The examined set consisted of 672 authors’ groups that wrote 236 documents altogether—meaning articles, conference papers, and reviews here. The groups of authors which met the thresholds created 190 clusters (Figure 8). In the second phase, a threshold of the minimum number of documents for an author was set at the level of two documents. In this step, 46 out of 672 authors met the threshold, creating 23 clusters (Figure 9). This set was created to have a broader view on the topic analyzed, which is why not only university or educational buildings have been taken into consideration. However, it was very important to find the publications connected with maintenance strategies. Out of the wide range of publications, the authors chose 11 documents whose topics were connected to maintenance strategies of educational buildings. The documents were conference papers and articles and were published in the years 2015–2023 [18,19,20,21,22,42,43,44,45,46,47].

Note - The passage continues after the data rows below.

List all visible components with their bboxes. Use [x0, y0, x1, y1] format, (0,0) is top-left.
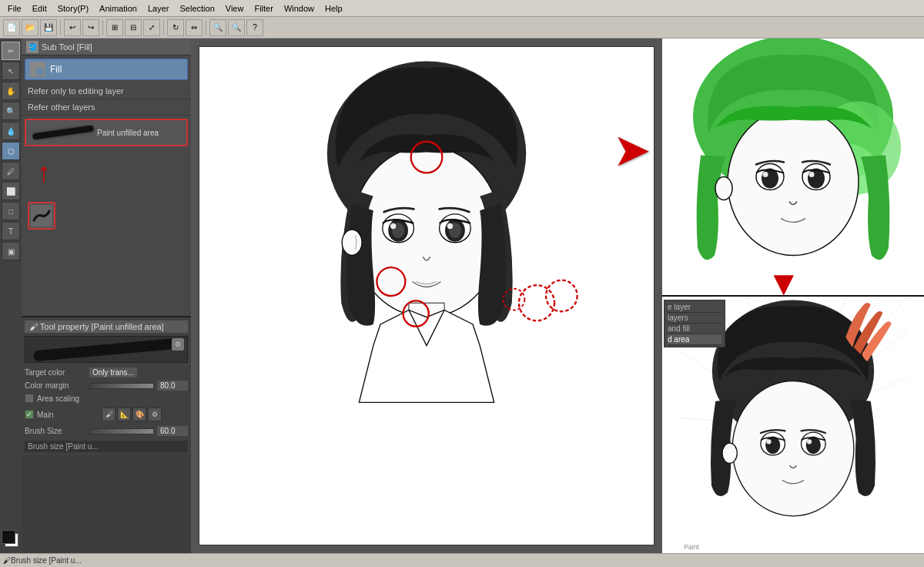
- toolbar-zoom-in[interactable]: 🔍: [209, 19, 226, 36]
- tool-property-title: 🖌 Tool property [Paint unfilled area]: [25, 320, 188, 333]
- toolbar-undo[interactable]: ↩: [64, 19, 81, 36]
- status-text: 🖌: [3, 556, 11, 565]
- area-scaling-checkbox[interactable]: [25, 394, 34, 403]
- prop-icon-3[interactable]: 🎨: [132, 408, 146, 421]
- prop-status-bar: Brush size [Paint u...: [25, 441, 188, 452]
- tool-select[interactable]: ↖: [2, 62, 20, 80]
- paint-unfilled-label: Paint unfilled area: [97, 129, 159, 137]
- foreground-color: [2, 530, 15, 544]
- sub-tool-header: 🪣 Sub Tool [Fill]: [22, 39, 191, 55]
- tool-thumbnail: [31, 205, 52, 226]
- svg-point-46: [732, 381, 854, 516]
- fill-tool-item[interactable]: Fill: [25, 59, 188, 80]
- prop-color-margin-value[interactable]: 80.0: [157, 381, 188, 391]
- right-panel-bottom: e layer layers and fill d area: [662, 297, 924, 553]
- main-drawing-canvas[interactable]: [199, 46, 654, 545]
- menu-animation[interactable]: Animation: [95, 2, 142, 15]
- layer-row-4: d area: [668, 334, 721, 345]
- menu-help[interactable]: Help: [320, 2, 347, 15]
- toolbar-new[interactable]: 📄: [3, 19, 20, 36]
- toolbar-open[interactable]: 📂: [22, 19, 38, 36]
- prop-target-color-value[interactable]: Only trans...: [89, 367, 137, 377]
- refer-other-layers[interactable]: Refer other layers: [22, 99, 191, 116]
- toolbar-transform[interactable]: ⤢: [143, 19, 160, 36]
- prop-color-margin-row: Color margin 80.0: [25, 379, 188, 392]
- prop-brush-size-label: Brush Size: [25, 427, 86, 435]
- svg-point-13: [342, 230, 362, 255]
- svg-point-52: [807, 439, 812, 444]
- right-panels: ▼ e layer layers and fill d area: [662, 39, 924, 553]
- tool-gradient[interactable]: ▣: [2, 242, 20, 260]
- menu-file[interactable]: File: [3, 2, 26, 15]
- toolbar-zoom-out[interactable]: 🔍: [228, 19, 245, 36]
- prop-icon-1[interactable]: 🖌: [102, 408, 116, 421]
- tool-eyedropper[interactable]: 💧: [2, 122, 20, 140]
- refer-editing-layer[interactable]: Refer only to editing layer: [22, 83, 191, 99]
- prop-brush-size-value[interactable]: 60.0: [157, 426, 188, 436]
- menu-edit[interactable]: Edit: [28, 2, 52, 15]
- svg-point-8: [390, 223, 396, 229]
- prop-color-margin-label: Color margin: [25, 381, 86, 390]
- tool-text[interactable]: T: [2, 222, 20, 240]
- toolbar-select-all[interactable]: ⊞: [106, 19, 123, 36]
- layer-row-3: and fill: [668, 324, 721, 334]
- menu-layer[interactable]: Layer: [143, 2, 174, 15]
- color-swatches[interactable]: [2, 530, 20, 549]
- prop-target-color-row: Target color Only trans...: [25, 366, 188, 379]
- tool-hand[interactable]: ✋: [2, 82, 20, 100]
- toolbar-sep-4: [206, 20, 206, 35]
- color-margin-slider[interactable]: [89, 383, 154, 389]
- tool-property-panel: 🖌 Tool property [Paint unfilled area] ⚙ …: [22, 316, 191, 455]
- brush-size-slider[interactable]: [89, 428, 154, 434]
- tool-zoom[interactable]: 🔍: [2, 102, 20, 120]
- toolbar-redo[interactable]: ↪: [82, 19, 99, 36]
- tool-pen[interactable]: 🖊: [2, 162, 20, 180]
- green-hair-illustration: [662, 39, 924, 295]
- svg-point-30: [809, 172, 815, 177]
- brush-preview-large: ⚙: [25, 336, 188, 363]
- tool-eraser[interactable]: ⬜: [2, 182, 20, 200]
- menu-bar: File Edit Story(P) Animation Layer Selec…: [0, 0, 924, 17]
- menu-selection[interactable]: Selection: [176, 2, 219, 15]
- toolbar-save[interactable]: 💾: [40, 19, 57, 36]
- brush-stroke-preview: [32, 125, 94, 140]
- toolbar-sep-2: [102, 20, 103, 35]
- tool-sidebar: ✏ ↖ ✋ 🔍 💧 ⬡ 🖊 ⬜ □ T ▣: [0, 39, 22, 553]
- prop-brush-size-row: Brush Size 60.0: [25, 424, 188, 438]
- svg-point-12: [447, 223, 453, 229]
- sub-tool-title: Sub Tool [Fill]: [42, 42, 92, 52]
- brush-stroke-shape: [32, 125, 94, 139]
- prop-area-scaling-label: Area scaling: [37, 394, 99, 403]
- toolbar-rotate[interactable]: ↻: [167, 19, 184, 36]
- layer-row-2: layers: [668, 313, 721, 324]
- prop-icon-4[interactable]: ⚙: [148, 408, 162, 421]
- left-panel: 🪣 Sub Tool [Fill] Fill Refer only to edi…: [22, 39, 191, 553]
- toolbar-sep-1: [60, 20, 61, 35]
- prop-icon-2[interactable]: 📐: [117, 408, 131, 421]
- tool-shape[interactable]: □: [2, 202, 20, 220]
- tool-fill[interactable]: ⬡: [2, 142, 20, 160]
- toolbar-help[interactable]: ?: [246, 19, 263, 36]
- arrow-to-right-panel: ➤: [614, 131, 648, 171]
- paint-unfilled-inner: Paint unfilled area: [29, 123, 183, 142]
- svg-point-24: [728, 109, 859, 256]
- svg-point-49: [766, 439, 771, 444]
- canvas-area[interactable]: ➤: [191, 39, 924, 553]
- tool-brush[interactable]: ✏: [2, 42, 20, 60]
- main-checkbox[interactable]: ✓: [25, 410, 34, 419]
- menu-filter[interactable]: Filter: [249, 2, 277, 15]
- menu-story[interactable]: Story(P): [53, 2, 93, 15]
- toolbar-deselect[interactable]: ⊟: [125, 19, 142, 36]
- brush-settings-icon[interactable]: ⚙: [172, 338, 184, 351]
- bottom-tool-icon-box[interactable]: [28, 202, 55, 230]
- sub-tool-panel: 🪣 Sub Tool [Fill] Fill Refer only to edi…: [22, 39, 191, 316]
- toolbar-sep-3: [163, 20, 164, 35]
- paint-unfilled-area-item[interactable]: Paint unfilled area: [25, 119, 188, 146]
- toolbar-flip[interactable]: ⇔: [186, 19, 203, 36]
- app-container: File Edit Story(P) Animation Layer Selec…: [0, 0, 924, 567]
- menu-view[interactable]: View: [221, 2, 249, 15]
- annotation-arrow-up: ↑: [37, 159, 51, 186]
- svg-point-53: [722, 443, 737, 463]
- prop-main-row: ✓ Main 🖌 📐 🎨 ⚙: [25, 404, 188, 424]
- menu-window[interactable]: Window: [280, 2, 319, 15]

The first publication which is worth mentioning is a book entitled “The development of building maintenance management best practice in Malaysia: A review”, which was published in 2015 [42]. The authors present a schematic building maintenance value chain model and its implementation in Malaysian university buildings, highlighting improvements in building performance, cost reduction, sustainability, and user satisfaction. Methodologically, the authors draw on data from Malaysian university buildings to support their findings. They employ a combination of qualitative and quantitative analyses to assess the impact of the proposed maintenance management approach. The book is based on Malaysian data; nevertheless, its insights may be applicable to a broader area.
The next interesting publication is an article connected with the maintenance of high-rise buildings; like the previous one, it was published in Malaysia. The article, entitled “A case study of maintenance management systems in Malaysian complex and high-rise industrialized building system” [43], introduces a study conducted in Malaysia to address issues with maintenance management systems in complex and high-rise industrialized building systems. The research aimed to identify problem areas and establish elements of good practice by evaluating the performance of existing maintenance management systems and exploring the potential use of emerging technologies such as BIM. Methodologically, the study employed a case study approach involving eight industrialized building system building maintenance projects. Multiple case studies were conducted to explore variations in maintenance management issues, with interviews conducted with engineers responsible for maintenance management. The key findings revealed deficiencies in conventional maintenance methods, such as defect repetition and inadequate contractor competency. The implementation of emerging technologies, particularly BIM, was identified as a potential solution to improve maintenance management processes. The developed key feature of the maintenance management system included elements such as defect identification, assessment, and remedial measures, integrated with BIM technology. The study concludes that existing maintenance management systems are below best practice standards, highlighting the need for improvement. The use of emerging technologies like BIM can assist maintenance managers in effectively managing maintenance aspects and addressing major problems like defect repetition. Recommendations are made for organizations to adopt the new key features of the maintenance system to enhance their maintenance management practices.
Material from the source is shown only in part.